This Is Local London reported on the comments made by Mr Roe at the London Assembly’s fire committee, in which he noted that firefighters have only received a ‘basic’ online training programme since the June 2017 fire, and that most firefighters have ‘received no face-to-face training on how to respond to a high-rise fire’. The news outlet noted that there was ‘visible shock’ when Mr Roe admitted only ‘the most basic’ high rise fire training had been given since Grenfell.

Additionally, he admitted that ‘even this was not delivered until August last year’, with Mr Roe stating to the committee: ‘We have given what I would consider the most basic provision to our officers which covers the sort of decisions they might have to make, the basic guidance. But that needs to be supported and better embedded with changes to operational procedure.’

Mr Roe added that senior officers had ‘received more detailed training’, while all station commanders have had ‘face-to-face briefings on how to respond to a rapidly spreading high-rise fire’ like Grenfell. Crews meanwhile have received training on fire safety in high rise blocks that ‘would feed into their response’ to such a fire, but deputy committee chairman Susan Hall called the developments ‘really worrying’.

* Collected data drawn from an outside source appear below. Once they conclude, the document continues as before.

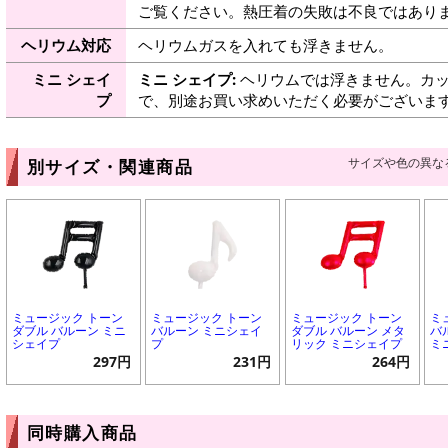
ご覧ください。熱圧着の失敗は不良ではありま
ヘリウム対応
ヘリウムガスを入れても浮きません。
ミニ シェイ
ミニ シェイプ:
ヘリウムでは浮きません。カッ
プ
で、別途お買い求めいただく必要がございま
サイズや色の異な
別サイズ・関連商品
ミュージック トーン
ミュージック トーン
ミュージック トーン
ミ
ダブル バルーン ミニ
バルーン ミニシェイ
ダブル バルーン メタ
バ
シェイプ
プ
リック ミニシェイプ
ミ
297円
231円
264円
同時購入商品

The news outlet claimed that the comments added to a ‘concerning picture of training’ at LFB after the recent report from Her Majesty’s Inspectorate for the Constabulary and Fire and Rescue Service (HMICFRS), which had said LFB had been ‘slow to implement’ changes required post Grenfell. It pointed out that Mr Roe has accepted the need for ‘transformational change’, and that it was a ‘tragedy’ that it had taken Grenfell to be the ‘catalyst’ for this change.

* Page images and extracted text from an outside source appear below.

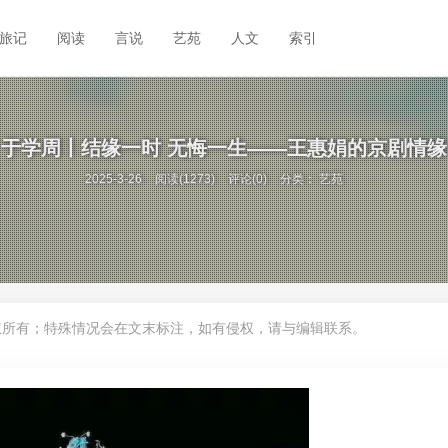
旅记
阅读
言说
艺苑
人文
索引
于学周丨结缘一时 无悔一生——王惠娟的京剧情缘
2025-3-26
阅读(1273)
评论(0)
分类：
艺苑
权所有；特殊情况会在文末标注，如有侵权，请与编辑联系。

Additionally, the news outlet pointed out, he has ‘pushed ahead with a new plan to implement the recommendations’ of both the HMICFRS report and the first phase report from the Grenfell inquiry, and ‘crucially’ he had stated all officers would receive ‘face-to-face’ training on LFB’s new high rise policy set to be signed off next week.

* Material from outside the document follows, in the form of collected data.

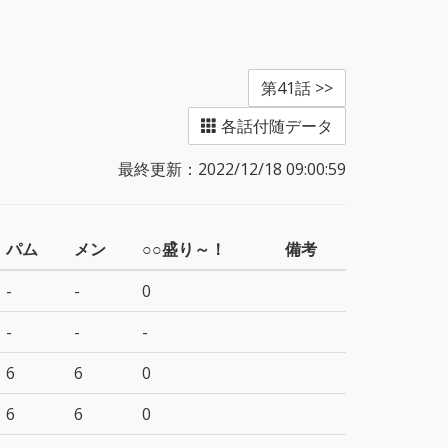
第41話 >>
各話付随データ
最終更新：2022/12/18 09:00:59
パム
メン
○○盛り～！
備考
-
-
0
-
-
-
6
6
0
6
6
0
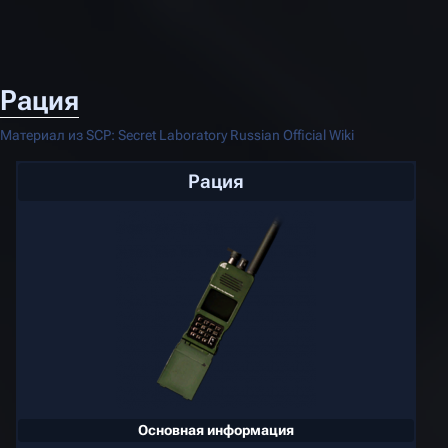
Рация
Материал из SCP: Secret Laboratory Russian Official Wiki
Рация
Основная информация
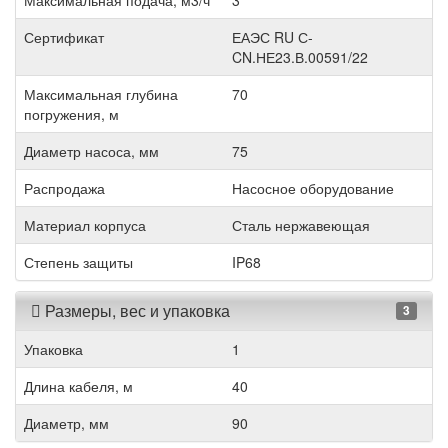
Максимальная подача, м3/ч
3
Сертификат
ЕАЭС RU С-
CN.НЕ23.В.00591/22
Максимальная глубина
70
погружения, м
Диаметр насоса, мм
75
Распродажа
Насосное оборудование
Материал корпуса
Сталь нержавеющая
Степень защиты
IP68
Размеры, вес и упаковка
3
Упаковка
1
Длина кабеля, м
40
Диаметр, мм
90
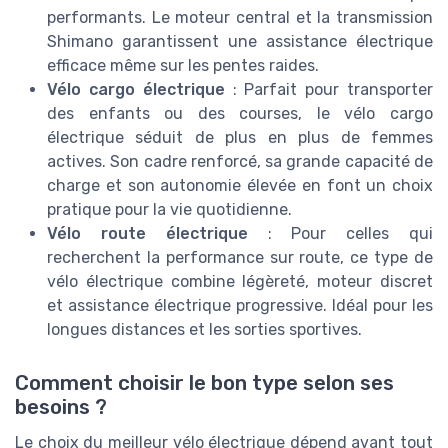
performants. Le moteur central et la transmission
Shimano garantissent une assistance électrique
efficace même sur les pentes raides.
Vélo cargo électrique
: Parfait pour transporter
des enfants ou des courses, le vélo cargo
électrique séduit de plus en plus de femmes
actives. Son cadre renforcé, sa grande capacité de
charge et son autonomie élevée en font un choix
pratique pour la vie quotidienne.
Vélo route électrique
: Pour celles qui
recherchent la performance sur route, ce type de
vélo électrique combine légèreté, moteur discret
et assistance électrique progressive. Idéal pour les
longues distances et les sorties sportives.
Comment choisir le bon type selon ses
besoins ?
Le choix du meilleur vélo électrique dépend avant tout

On his personal response to attending the fire – at which he was responsible for abandoning stay put – Mr Roe commented: ‘I stood in front of that tower, and looked at a boxing club I’d been in many times before, that exemplified everything good about uniting London communities, burning to the ground. I saw the bodies of men women and children come out of the block of [the] high rise.

‘I committed hundreds of firefighters at great personal risk. I can’t undo what happened at Grenfell. But what I can tell you is my personal connection to that made me feel immediately the sadness of what I saw it do to a bit of London, to a community – and I will work tirelessly to change that.’